Find the Sum of all natural number between 200 and 300 which is divisible by 7
Answers
so a= 203
d= 7
a(n) =294
a(n) = a+(n-1)d
294 = 203 + (n-1)7
294 = 203 +7n-7
294 = 196 + 7n
294-196 = 7n
98 =7n
98/7 =n
14 = n
s(n) = n/2[2a+(n-1)d]
s(14) =14/2[2×203 +(14-1)7]
= 7(406+13×7)
= 7(406+91)
= 7 (497)
= 3,479
So the sum is equal to 3,479
Given:
The natural numbers between 200 and 300
To find:
The sum of all natural numbers between 200 and 300 divisible by 7
Solution:
The sum of all natural numbers between 200 and 300 divisible by 7 is 3,479.
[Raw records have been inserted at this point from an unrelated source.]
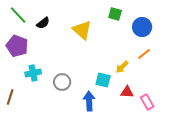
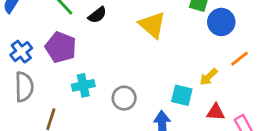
blue circle: (142, 27) -> (221, 22), moved

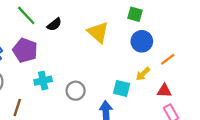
blue circle: (221, 22) -> (142, 41), moved
red triangle: (216, 112) -> (164, 91), moved

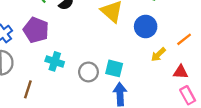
blue circle: (142, 41) -> (146, 27), moved
cyan cross: (43, 81) -> (55, 61), turned 30
cyan square: (122, 88) -> (114, 68), moved

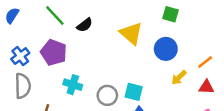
red triangle: (181, 72) -> (206, 87), moved

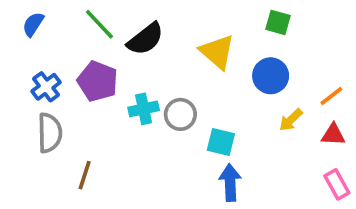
black semicircle: (85, 25) -> (145, 39), size x1.5
cyan cross: (73, 85) -> (144, 109), moved, turned -30
gray circle: (107, 95) -> (180, 114), moved

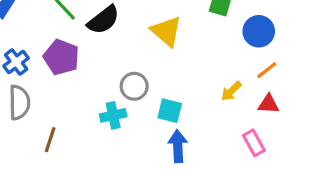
blue circle: (271, 76) -> (259, 31), moved
cyan cross: (144, 109) -> (113, 115), moved
pink rectangle: (337, 184) -> (254, 143), moved

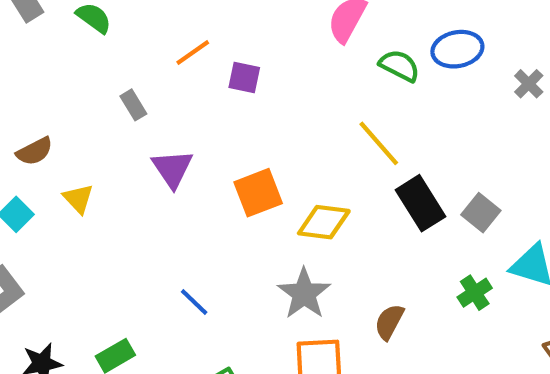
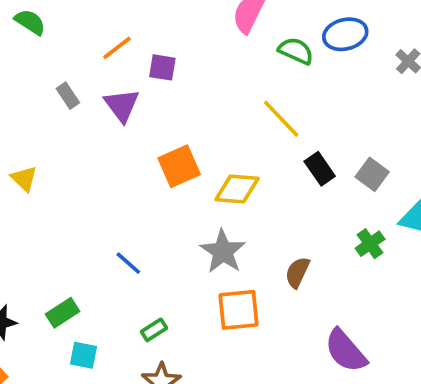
purple triangle: (172, 169) -> (122, 105), moved
black rectangle: (421, 203) -> (320, 169), size x0.7

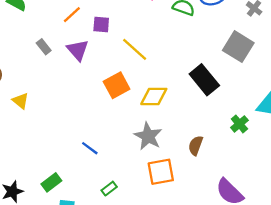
yellow line: (281, 119) -> (135, 49), moved
black rectangle: (320, 169) -> (204, 80), size x1.5
gray square: (372, 174) -> (238, 47), moved, size x1.5

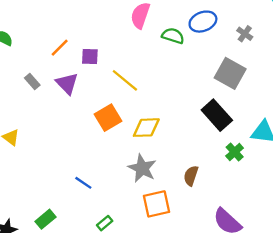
black rectangle: (204, 80) -> (217, 115), moved

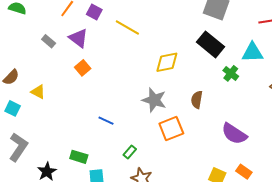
purple square: (90, 56) -> (94, 12), turned 35
orange square: (108, 118) -> (83, 68), moved, size x0.7
yellow diamond: (146, 128) -> (167, 62), moved
green rectangle: (46, 219) -> (79, 157), turned 66

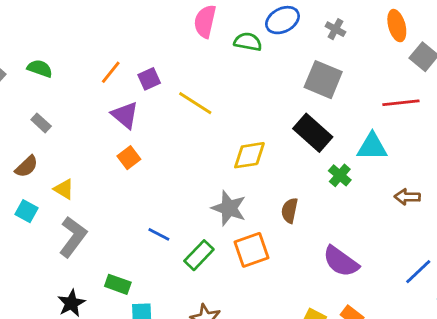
purple square: (94, 12) -> (149, 79), turned 35
gray rectangle: (49, 41) -> (41, 123), moved
gray L-shape: (18, 147) -> (73, 237), moved
green rectangle: (130, 152) -> (199, 255), moved, size x1.5

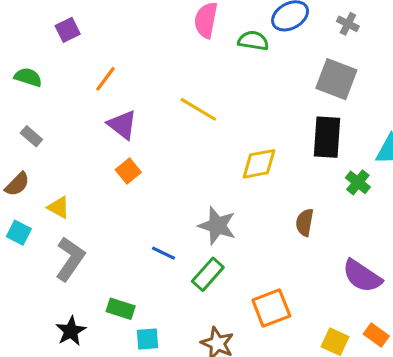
purple square: (149, 79) -> (68, 30), moved
black rectangle: (313, 133) -> (327, 137), turned 54
gray star: (229, 208) -> (217, 226), moved
orange square: (252, 250) -> (271, 308), moved

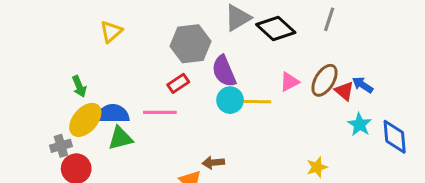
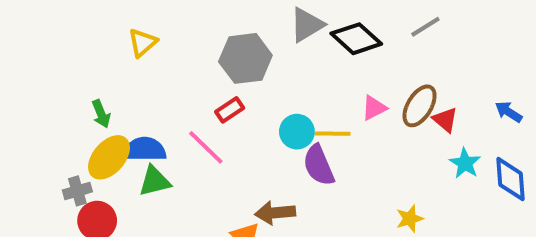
gray line: (329, 19) -> (425, 27), turned 40
purple semicircle: (224, 71) -> (319, 165), moved
blue arrow: (363, 85) -> (509, 112), moved
pink line: (160, 112) -> (206, 147), turned 44
brown arrow: (213, 163) -> (275, 213), size x1.4

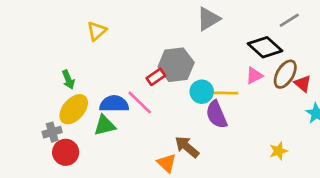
black diamond: (356, 39) -> (265, 47), moved
gray hexagon: (245, 58) -> (176, 65), moved
blue semicircle: (145, 149) -> (114, 104), moved
brown arrow: (275, 213) -> (187, 147), turned 45

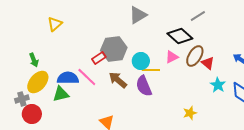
cyan circle: (202, 92) -> (141, 61), moved
brown arrow: (187, 147) -> (118, 80), moved

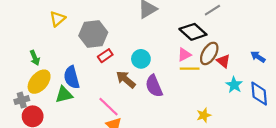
gray hexagon: (114, 49) -> (93, 34), moved
cyan circle: (141, 61) -> (141, 59), moved
yellow line: (151, 70) -> (190, 69), moved
pink line: (87, 77) -> (108, 107), moved
blue semicircle: (68, 78) -> (72, 77), turned -105

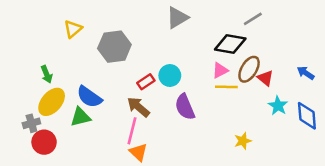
black diamond: (193, 32) -> (230, 44), turned -32
red rectangle: (105, 56) -> (146, 82), moved
blue semicircle: (72, 77) -> (89, 97), turned -40
brown arrow: (126, 79) -> (138, 107), moved
pink line: (108, 107) -> (132, 131), turned 60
We can calculate the sum by following the given steps-
We know that the smallest and largest natural number between 200 and 300 that are also divisible by 7 is 203 and 294, respectively.
The sequence becomes 203, 210, and so on till 294.
So, an A.P. is formed.
The first term, a=203
The last term, l=294
The common difference, d=7
The number of terms, n=(last term-first term)/common difference+1
n=(294-203)/7+1
n=91/7+1
n=13+1=14 terms
The sum of the A.P. can be obtained by using the following formula-
Sum of all such natural numbers=n/2×(a+l)
On putting the values,
Sum=14/2(203+294)
=7(497)
=3,479
Therefore, the sum of all natural numbers between 200 and 300 divisible by 7 is 3,479.